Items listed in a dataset
[Start of section]

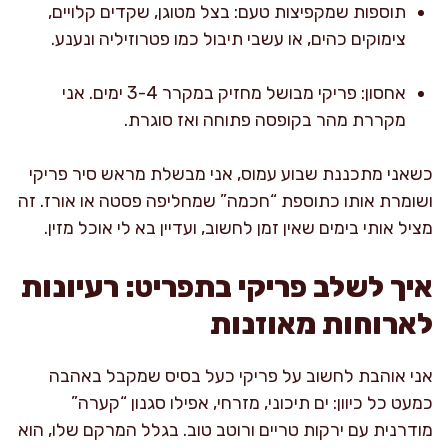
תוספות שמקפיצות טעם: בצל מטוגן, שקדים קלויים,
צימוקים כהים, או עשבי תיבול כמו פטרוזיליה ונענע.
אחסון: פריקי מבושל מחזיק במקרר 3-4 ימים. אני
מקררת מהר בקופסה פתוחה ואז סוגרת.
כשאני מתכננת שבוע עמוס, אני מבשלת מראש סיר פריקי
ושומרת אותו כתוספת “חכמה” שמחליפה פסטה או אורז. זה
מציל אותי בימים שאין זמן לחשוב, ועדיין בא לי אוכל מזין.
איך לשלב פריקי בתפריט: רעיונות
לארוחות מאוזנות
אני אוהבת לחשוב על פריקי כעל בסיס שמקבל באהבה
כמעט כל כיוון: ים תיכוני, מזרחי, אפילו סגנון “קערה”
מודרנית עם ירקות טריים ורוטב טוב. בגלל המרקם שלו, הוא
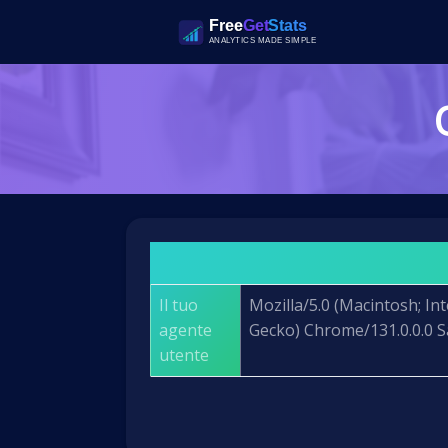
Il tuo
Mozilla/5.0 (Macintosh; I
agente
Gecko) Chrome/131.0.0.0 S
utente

[End of section]

Task statement — Take the records above from the line with "מקררת מהר בקופסה פתוחה ואז סוגרת." down to their last line and please copy those lines exactly, without the pictures.

Response for this exercise —
מקררת מהר בקופסה פתוחה ואז סוגרת.
כשאני מתכננת שבוע עמוס, אני מבשלת מראש סיר פריקי
ושומרת אותו כתוספת “חכמה” שמחליפה פסטה או אורז. זה
מציל אותי בימים שאין זמן לחשוב, ועדיין בא לי אוכל מזין.
איך לשלב פריקי בתפריט: רעיונות
לארוחות מאוזנות
אני אוהבת לחשוב על פריקי כעל בסיס שמקבל באהבה
כמעט כל כיוון: ים תיכוני, מזרחי, אפילו סגנון “קערה”
מודרנית עם ירקות טריים ורוטב טוב. בגלל המרקם שלו, הוא
Il tuo
Mozilla/5.0 (Macintosh; I
agente
Gecko) Chrome/131.0.0.0 S
utente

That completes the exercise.